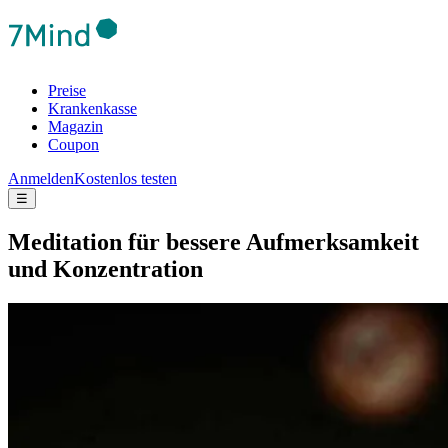
Preise
Krankenkasse
Magazin
Coupon
Anmelden
Kostenlos testen
☰
Medi­ta­tion für bes­sere Auf­merk­sam­keit
und Kon­zen­tra­tion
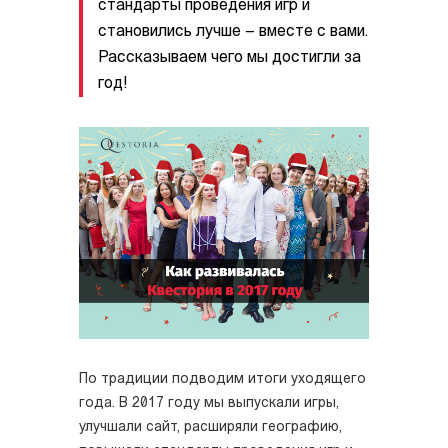
стандарты проведения игр и
становились лучше – вместе с вами.
Рассказываем чего мы достигли за
год!
По традиции подводим итоги уходящего
года. В 2017 году мы выпускали игры,
улучшали сайт, расширяли географию,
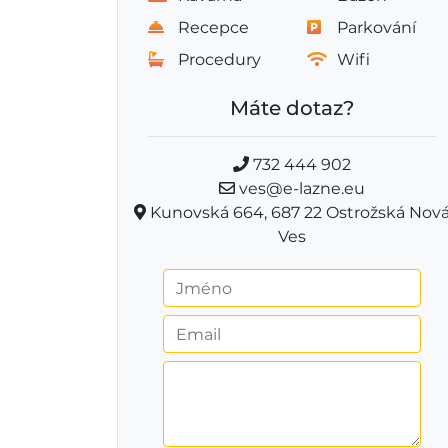
Recepce
Parkování
Procedury
Wifi
Máte dotaz?
732 444 902
ves@e-lazne.eu
Kunovská 664, 687 22 Ostrožská Nov
Ves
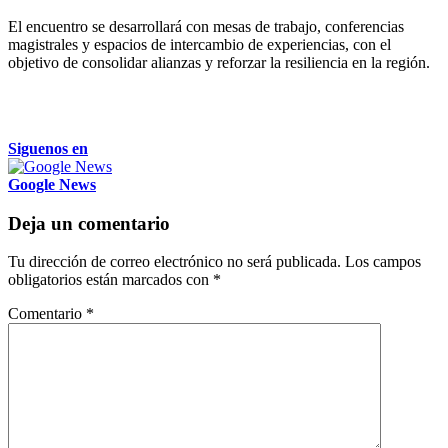
El encuentro se desarrollará con mesas de trabajo, conferencias
magistrales y espacios de intercambio de experiencias, con el
objetivo de consolidar alianzas y reforzar la resiliencia en la región.
Siguenos en
Google News
Deja un comentario
Tu dirección de correo electrónico no será publicada.
Los campos
obligatorios están marcados con
*
Comentario
*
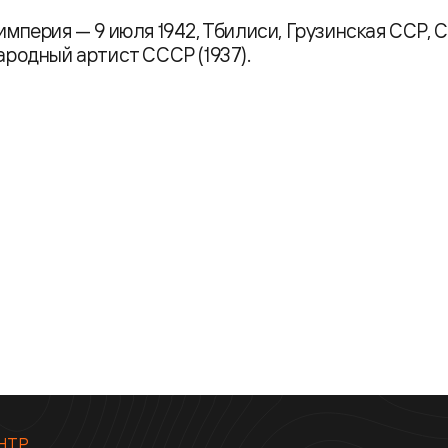
 империя — 9 июля 1942, Тбилиси, Грузинская ССР, 
Народный артист СССР (1937).
НТР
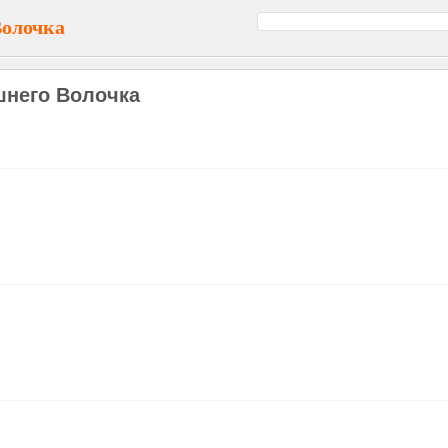
Волочка
него Волочка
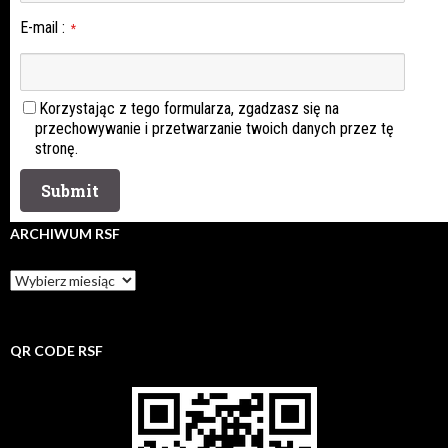
E-mail
:
*
Korzystając z tego formularza, zgadzasz się na
przechowywanie i przetwarzanie twoich danych przez tę
stronę.
ARCHIWUM RSF
Archiwum
rsf
QR CODE RSF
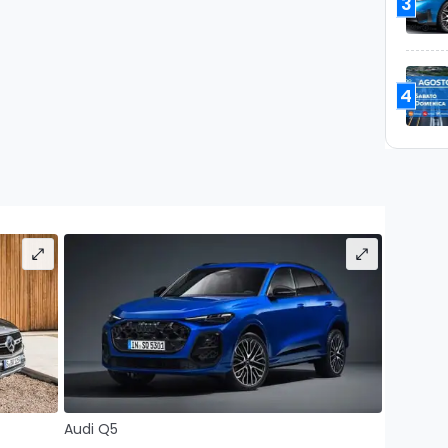
3
4
Audi Q5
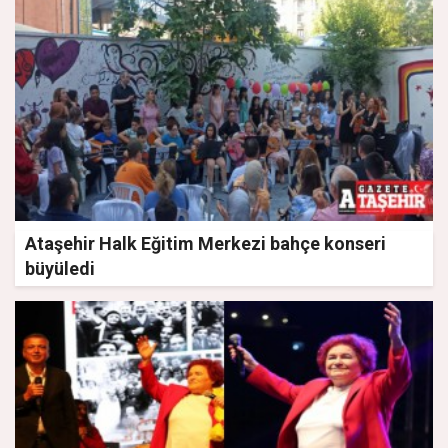
Ataşehir Halk Eğitim Merkezi bahçe konseri
büyüledi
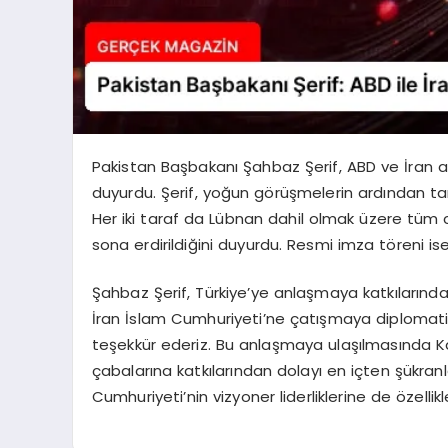
Pakistan Başbakanı Şahbaz Şerif, ABD ve İran 
duyurdu. Şerif, yoğun görüşmelerin ardından ta
Her iki taraf da Lübnan dahil olmak üzere tüm c
sona erdirildiğini duyurdu. Resmi imza töreni i
Şahbaz Şerif, Türkiye’ye anlaşmaya katkılarından 
İran İslam Cumhuriyeti’ne çatışmaya diplomatik
teşekkür ederiz. Bu anlaşmaya ulaşılmasında Kat
çabalarına katkılarından dolayı en içten şükranla
Cumhuriyeti’nin vizyoner liderliklerine de özelli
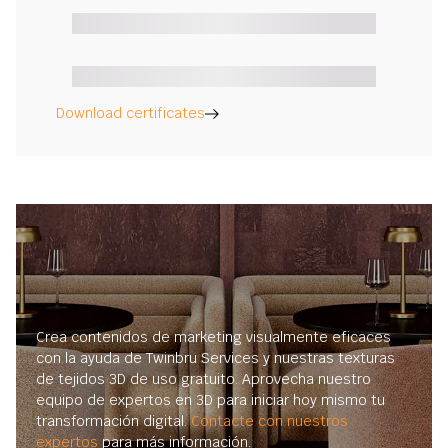
Download certificates
Crea contenidos de marketing visualmente eficaces
con la ayuda de Twinbru Services y nuestras texturas
de tejidos 3D de uso gratuito. Aprovecha nuestro
equipo de expertos en 3D para iniciar hoy mismo tu
transformación digital.
Contacte con nuestros
expertos
para más información.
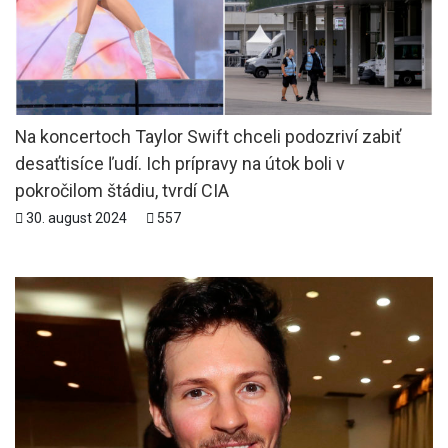
Na koncertoch Taylor Swift chceli podozriví zabiť
desaťtisíce ľudí. Ich prípravy na útok boli v
pokročilom štádiu, tvrdí CIA
30. august 2024
557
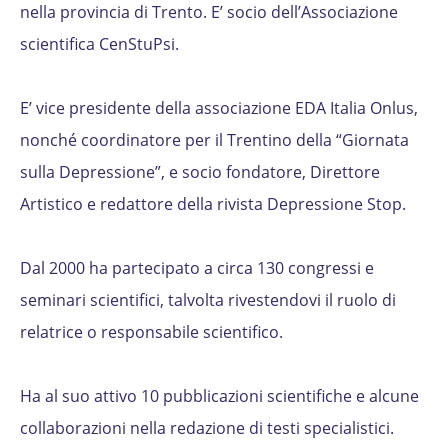
nella provincia di Trento. E’ socio dell’Associazione
scientifica CenStuPsi.
E’ vice presidente della associazione EDA Italia Onlus,
nonché coordinatore per il Trentino della “Giornata
sulla Depressione”, e socio fondatore, Direttore
Artistico e redattore della rivista Depressione Stop.
Dal 2000 ha partecipato a circa 130 congressi e
seminari scientifici, talvolta rivestendovi il ruolo di
relatrice o responsabile scientifico.
Ha al suo attivo 10 pubblicazioni scientifiche e alcune
collaborazioni nella redazione di testi specialistici.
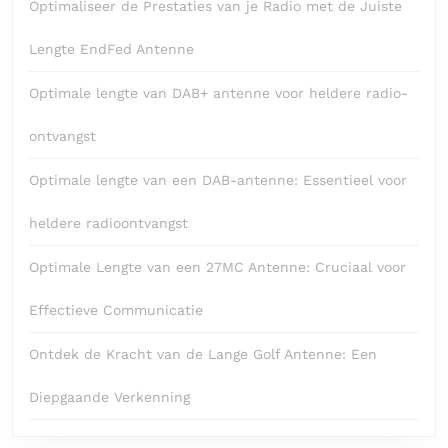
Optimaliseer de Prestaties van je Radio met de Juiste
Lengte EndFed Antenne
Optimale lengte van DAB+ antenne voor heldere radio-
ontvangst
Optimale lengte van een DAB-antenne: Essentieel voor
heldere radioontvangst
Optimale Lengte van een 27MC Antenne: Cruciaal voor
Effectieve Communicatie
Ontdek de Kracht van de Lange Golf Antenne: Een
Diepgaande Verkenning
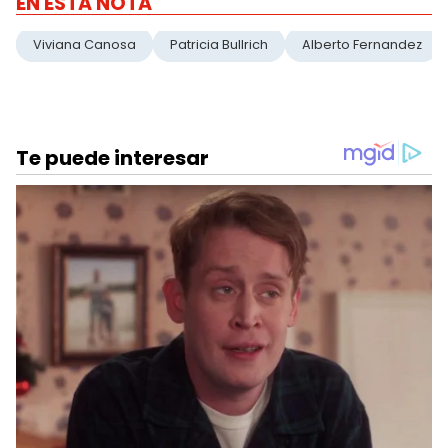
EN ESTA NOTA
Viviana Canosa
Patricia Bullrich
Alberto Fernandez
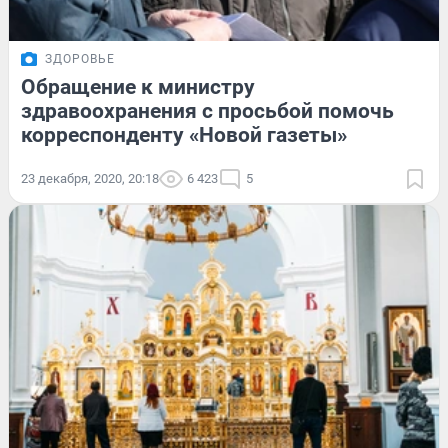
ЗДОРОВЬЕ
Обращение к министру
здравоохранения с просьбой помочь
корреспонденту «Новой газеты»
23 декабря, 2020, 20:18
6 423
5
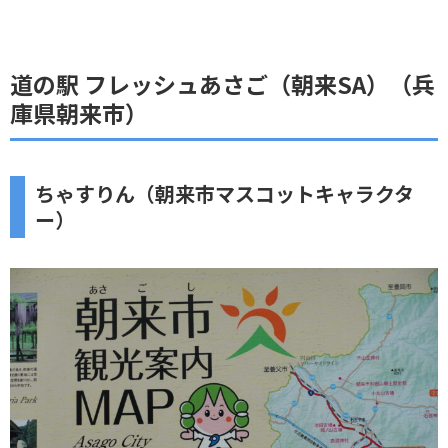
道の駅 フレッシュあさご（朝来SA）（兵
庫県朝来市）
ちゃすりん（朝来市マスコットキャラクタ
ー）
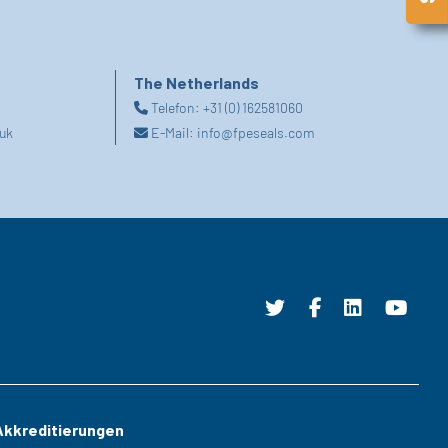
The Netherlands
Telefon:
+31 (0) 162581060
uk
E-Mail:
info@fpeseals.com
Akkreditierungen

....................

Exact copy, pictures excluded: restate every record above word for word.

TASK ANSWER >>
Preise
Krankenkasse
Magazin
Coupon
Anmelden
Kostenlos testen
☰
Medi­ta­tion für bes­sere Auf­merk­sam­keit
und Kon­zen­tra­tion
стандарты проведения игр и
становились лучше – вместе с вами.
Рассказываем чего мы достигли за
год!
По традиции подводим итоги уходящего
года. В 2017 году мы выпускали игры,
улучшали сайт, расширяли географию,
Recepce
Parkování
Procedury
Wifi
Máte dotaz?
732 444 902
ves@e-lazne.eu
Kunovská 664, 687 22 Ostrožská Nov
Ves
El encuentro se desarrollará con mesas de trabajo, conferencias
magistrales y espacios de intercambio de experiencias, con el
objetivo de consolidar alianzas y reforzar la resiliencia en la región.
Siguenos en
Google News
Deja un comentario
Tu dirección de correo electrónico no será publicada.
Los campos
obligatorios están marcados con
*
Comentario
*
 империя — 9 июля 1942, Тбилиси, Грузинская ССР, 
Народный артист СССР (1937).
НТР
Волочка
него Волочка
E-mail
:
*
Korzystając z tego formularza, zgadzasz się na
przechowywanie i przetwarzanie twoich danych przez tę
stronę.
ARCHIWUM RSF
Archiwum
rsf
QR CODE RSF
3
4
Audi Q5
Ataşehir Halk Eğitim Merkezi bahçe konseri
büyüledi
Pakistan Başbakanı Şahbaz Şerif, ABD ve İran 
duyurdu. Şerif, yoğun görüşmelerin ardından ta
Her iki taraf da Lübnan dahil olmak üzere tüm c
sona erdirildiğini duyurdu. Resmi imza töreni i
Şahbaz Şerif, Türkiye’ye anlaşmaya katkılarından 
İran İslam Cumhuriyeti’ne çatışmaya diplomatik
teşekkür ederiz. Bu anlaşmaya ulaşılmasında Kat
çabalarına katkılarından dolayı en içten şükranla
Cumhuriyeti’nin vizyoner liderliklerine de özelli
Download certificates
Crea contenidos de marketing visualmente eficaces
con la ayuda de Twinbru Services y nuestras texturas
de tejidos 3D de uso gratuito. Aprovecha nuestro
equipo de expertos en 3D para iniciar hoy mismo tu
transformación digital.
Contacte con nuestros
expertos
para más información.
Na koncertoch Taylor Swift chceli podozriví zabiť
desaťtisíce ľudí. Ich prípravy na útok boli v
pokročilom štádiu, tvrdí CIA
30. august 2024
557
nella provincia di Trento. E’ socio dell’Associazione
scientifica CenStuPsi.
E’ vice presidente della associazione EDA Italia Onlus,
nonché coordinatore per il Trentino della “Giornata
sulla Depressione”, e socio fondatore, Direttore
Artistico e redattore della rivista Depressione Stop.
Dal 2000 ha partecipato a circa 130 congressi e
seminari scientifici, talvolta rivestendovi il ruolo di
relatrice o responsabile scientifico.
Ha al suo attivo 10 pubblicazioni scientifiche e alcune
collaborazioni nella redazione di testi specialistici.
Optimaliseer de Prestaties van je Radio met de Juiste
Lengte EndFed Antenne
Optimale lengte van DAB+ antenne voor heldere radio-
ontvangst
Optimale lengte van een DAB-antenne: Essentieel voor
heldere radioontvangst
Optimale Lengte van een 27MC Antenne: Cruciaal voor
Effectieve Communicatie
Ontdek de Kracht van de Lange Golf Antenne: Een
Diepgaande Verkenning
EN ESTA NOTA
Viviana Canosa
Patricia Bullrich
Alberto Fernandez
ЗДОРОВЬЕ
Обращение к министру
здравоохранения с просьбой помочь
корреспонденту «Новой газеты»
23 декабря, 2020, 20:18
6 423
5
道の駅 フレッシュあさご（朝来SA）（兵
庫県朝来市）
ちゃすりん（朝来市マスコットキャラクタ
ー）
The Netherlands
Telefon:
+31 (0) 162581060
uk
E-Mail:
info@fpeseals.com
Akkreditierungen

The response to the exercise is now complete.